Ein solcher Verstoß des Versicherungsnehmers führt nach § 7 V AKB grundsätzlich auch dann zum Verlust des Versicherungsanspruchs, wenn er für den Versicherer im Ergebnis keine nachteiligen Folgen gehabt hat, wie es nach den Feststellungen des Berufungsgerichts hier der Fall gewesen ist. Hiergegen macht die Revision zu Unrecht geltend, die Bestimmung des § 7 I Nr. 2 Satz 2 AKB könne eine so einschneidende Rechtsfolge im vorliegenden Fall schon deshalb nicht auslösen, weil sie wegen ihrer weiten Fassung nicht eindeutig erkennen lasse, daß zu den Obliegenheiten des Versicherungsnehmers auch richtige und vollständige Angaben in der Schadenanzeige gehörten. Die Wortes "Der Versicherungsnehmer ist verpflichtet, alles zu tun, was zur Aufklärung des Tatbestands ... dienlich sein kann", sind klar und allgemein verständlich gefaßt. Auch ein Laie kann daraus mit aller Deutlichkeit entnehmen, daß er den Versicherer bei der Aufklärung des Sachverhalts nach besten Kräften unterstützen muß. Daß hierzu mindestens auch eine wahrheitsgemäße Unfallschilderung gehört, ist so offensichtlich, daß es in den Versicherungsbedingungen nicht noch ausdrücklich erwähnt zu sein braucht.

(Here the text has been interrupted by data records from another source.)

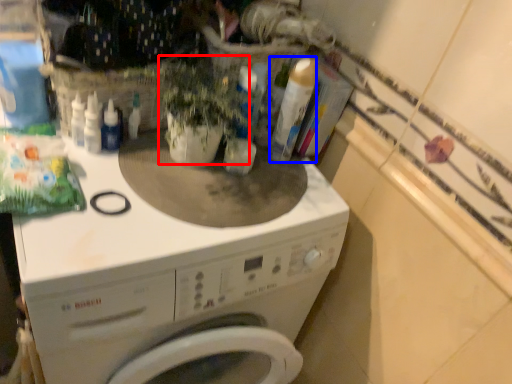 Question: Which object appears farthest to the camera in this image, plant (highlighted by a red box) or cleaning product (highlighted by a blue box)?

Choices:
 (A) plant
 (B) cleaning product

Answer: (B) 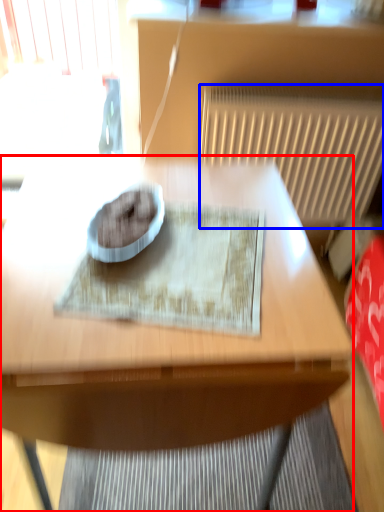 Question: Which point is closer to the camera, table (highlighted by a red box) or radiator (highlighted by a blue box)?

Choices:
 (A) table
 (B) radiator

Answer: (A) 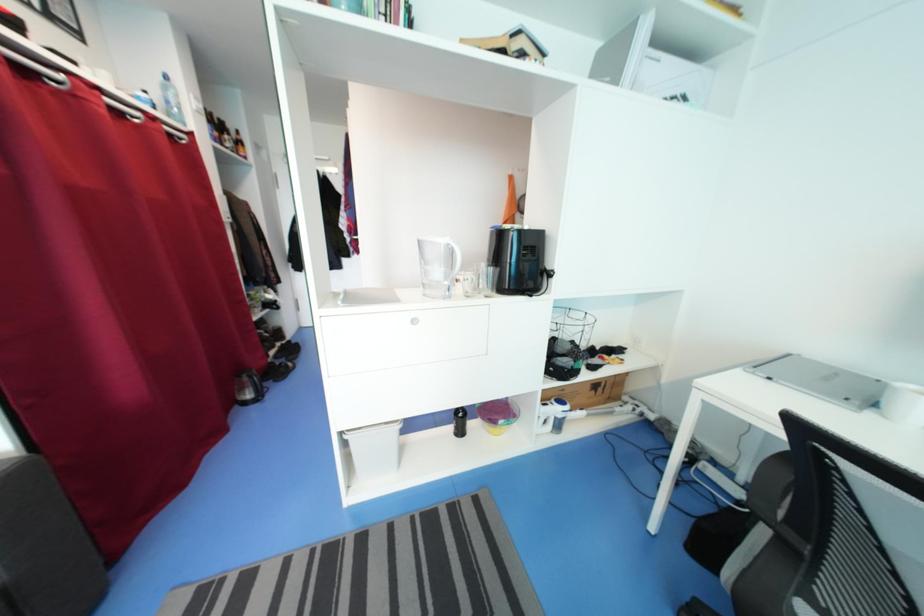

Ebenso verfehlt ist die Ansicht der Revision, der Versicherungsnehmer brauche dem Versicherer nur die Tatsachen mitzuteilen, die seine Rechtsstellung gegenüber dem Geschädigten in einem günstigen Licht erscheinen ließen. Die Auskünfte des Versicherungsnehmers sollen dem Versicherer eine sachgemäße Abwicklung des Versicherungafalles ermöglichen. Beurteilt der Versicherer aber auf Grund irreführender Angaben des Versicherungsnehmers die Sach- und Rechtslage zu günstig, so läuft er nicht minder als im umgekehrten Fall Gefahr, durch eine unzweckmäßige Rechtsverteidigung Nachteile zu erleiden. Daß eine drohende Strafverfolgung den Versicherungsnehmer nicht der Pflicht enthebt, dem Haftpflichtversicherer offen und rückhaltlos über das Schadenereignis Auskunft zu geben, hat der Senat wiederholt ausgesprochen (VersR 1952, 428; Urt. v. 16.2.67, VersR 1967, 441). Inwiefern sich aus der Fassung des § 7 I Nr. 2 Satz 2 AKB etwas anderes ergeben soll, ist nicht ersichtlich.
3.
Dagegen hat die Revision grundsätzlich recht, wenn sie meint, die Beklagte hätte bei der Übersendung ihres Anzeigevordrucks an deutlich sichtbarer Stelle hervorheben müssen, daß bewußt unwahre oder lückenhafte Angaben zum Verlust des Versicherungsanspruchs führen, auch wenn dem Versicherer durch sie kein Nachteil entsteht.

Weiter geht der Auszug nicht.